Prompt:
Only the lines below starting at the one containing "ambos casos." and ending at the one containing "40×20 tras un" belong in the answer, each copied exactly.

◇ ◇ ◇ ◇ ◇

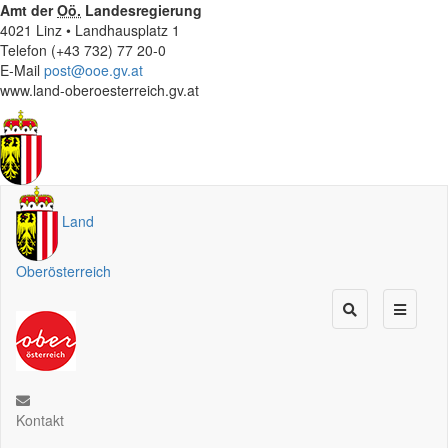
Amt der
Oö.
Landesregierung
4021 Linz • Landhausplatz 1
Telefon (+43 732) 77 20-0
E-Mail
post@ooe.gv.at
www.land-oberoesterreich.gv.at
Land
Oberösterreich
Kontakt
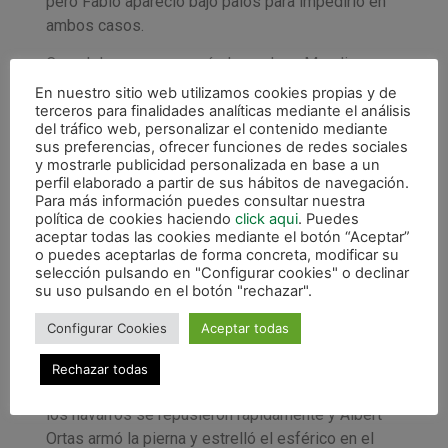
pero Fabio apareció bajo palos para impedirlo en
ambos casos.
Con el descanso asomándose, Josu Mendive
probó suerte con un disparo cruzado, pero su
En nuestro sitio web utilizamos cookies propias y de
terceros para finalidades analíticas mediante el análisis
golpeo se marchó lamiendo el poste. En la jugada
del tráfico web, personalizar el contenido mediante
posterior, el ’22’ verde tuvo que abandonar el
sus preferencias, ofrecer funciones de redes sociales
40×20 tras un duro golpe con un jugador rival,
y mostrarle publicidad personalizada en base a un
perfil elaborado a partir de sus hábitos de navegación.
aunque -afortunadamente- todo quedó en un susto.
Para más información puedes consultar nuestra
Con 2-1 en el luminoso, se cumplió el tiempo
política de cookies haciendo
click aqui
. Puedes
reglamentario y ambos combinados pusieron
aceptar todas las cookies mediante el botón “Aceptar”
o puedes aceptarlas de forma concreta, modificar su
rumbo a vestuarios para hacer correcciones de
selección pulsando en "Configurar cookies" o declinar
cara a la 2ª mitad.
su uso pulsando en el botón "rechazar".
Tras el descanso, los de Ema Santoro salieron con
Configurar Cookies
Aceptar todas
las ideas más que claras para intentar darle la
vuelta al marcador. En los primeros compases, el
Rechazar todas
equipo andaluz gozó de un par de ocasiones, pero
los navarros se repusieron rápidamente y Albert
Ortas armó la pierna y estrelló el esférico en el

◇ ◇ ◇ ◇ ◇

Answer to the problem:
ambos casos.
Con el descanso asomándose, Josu Mendive
probó suerte con un disparo cruzado, pero su
En nuestro sitio web utilizamos cookies propias y de
terceros para finalidades analíticas mediante el análisis
golpeo se marchó lamiendo el poste. En la jugada
del tráfico web, personalizar el contenido mediante
posterior, el ’22’ verde tuvo que abandonar el
sus preferencias, ofrecer funciones de redes sociales
40×20 tras un duro golpe con un jugador rival,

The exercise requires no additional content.